"La gente estaba de forma pacífica ante el colegio", ha definido una mossa d'esquadra que estaba en uno de los colegios de Granollers.

"Se veía el movimiento que había allí. Pero por la cantidad de gente que había, no nos llegaba la vista a la entrada. Eran ciudadanos que estaban en actitud pacífica, reunidos delante los centros", ha relatado la agente muy tranquilamente ante Vox y la Abogacía del Estado.

"No vimos urnas y no podíamos entrar porque había mucha gente", ha dicho y ha explicado que al final precintaron el centro como decían las instrucciones que les dieron.

"No intervine material electoral ni impedí que nadie votara porque no podía entrar en el colegio", ha explicado la mossa, que también ha negado rotundamente que recibiera órdenes del Govern de no impedir el referéndum. También ha dicho que aunque pidieron refuerzos a los antidisturbios de los Mossos d'Esquadra, nunca llegaron.
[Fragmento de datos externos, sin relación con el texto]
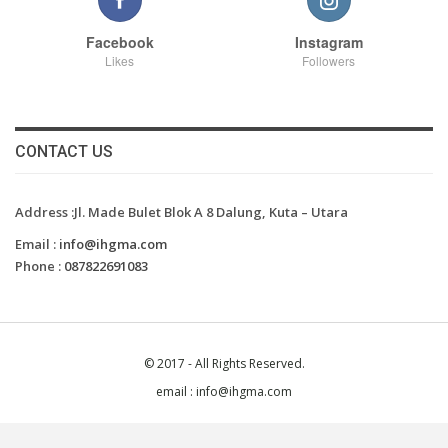
Facebook
Instagram
Likes
Followers
CONTACT US
Address :Jl. Made Bulet Blok A 8 Dalung, Kuta – Utara
Email :
info@ihgma.com
Phone :
087822691083
© 2017 - All Rights Reserved.
email : info@ihgma.com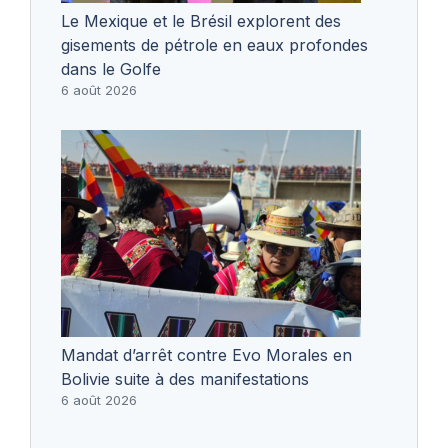
Le Mexique et le Brésil explorent des
gisements de pétrole en eaux profondes
dans le Golfe
6 août 2026
Mandat d’arrêt contre Evo Morales en
Bolivie suite à des manifestations
6 août 2026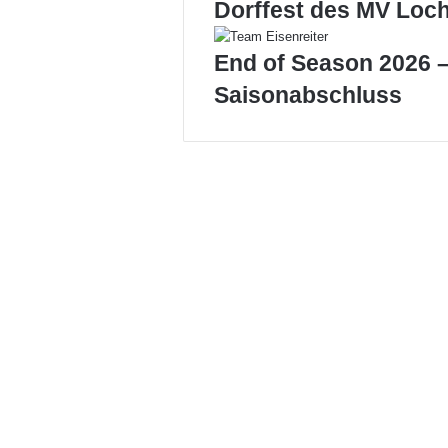
Dorffest des MV Loc
End of Season 2026 –
Saisonabschluss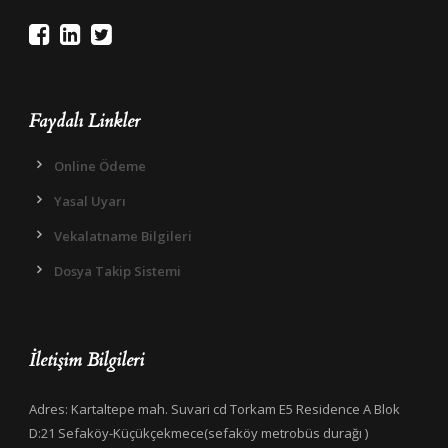
Faydalı Linkler
Online Ödeme
Yasal Uyarı
Vekalatname Bilgileri
Dosya Takip Sistemi
İletişim Bilgileri
Adres: Kartaltepe mah. Suvari cd Torkam E5 Residence A Blok
D:21 Sefaköy-Küçükçekmece(sefaköy metrobüs durağı )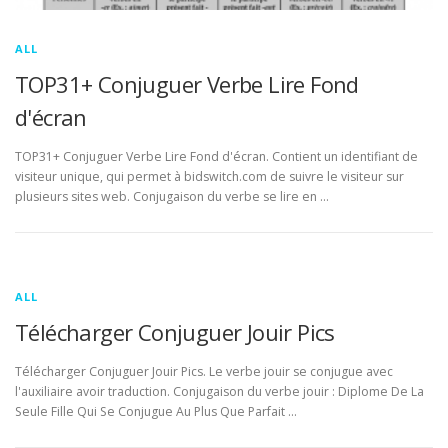
ALL
TOP31+ Conjuguer Verbe Lire Fond
d'écran
TOP31+ Conjuguer Verbe Lire Fond d'écran. Contient un identifiant de
visiteur unique, qui permet à bidswitch.com de suivre le visiteur sur
plusieurs sites web. Conjugaison du verbe se lire en …
ALL
Télécharger Conjuguer Jouir Pics
Télécharger Conjuguer Jouir Pics. Le verbe jouir se conjugue avec
l'auxiliaire avoir traduction. Conjugaison du verbe jouir : Diplome De La
Seule Fille Qui Se Conjugue Au Plus Que Parfait …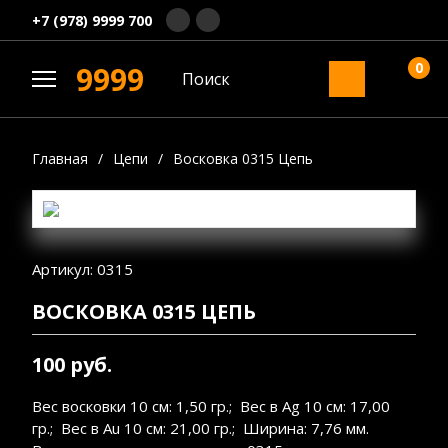
+7 (978) 9999 700
0
9999
Главная
/
Цепи
/
Восковка 0315 Цепь
Артикул: 0315
ВОСКОВКА 0315 ЦЕПЬ
100 руб.
Вес восковки 10 см: 1,50 гр.; Вес в Ag 10 см: 17,00
гр.; Вес в Au 10 см: 21,00 гр.; Ширина: 7,76 мм.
También ha explicado que en el centro de votación donde estaba ella no fue ni la policía española ni la Guardia Civil.

La agente ha sido la última en declarar en la sesión de este miércoles que ha tenido también los agentes de Badalona y varios policías españoles que cargaron en diferentes escuelas.

Justo antes que ella ha comparecido un mosso, también destinado a Granollers, que el 1-O estaba para dar servicio al 112.

Ambos han sido citados por Vox, que los reclamó por los registros en Unipost, pero que no ha hecho ni una pregunta sobre este tema. Golpe de efecto o, directamente, falta de preparación, que se ha girado en su contra cuando los agentes han hablado del 1-O y han dicho que nadie les dijo que lo permitieran.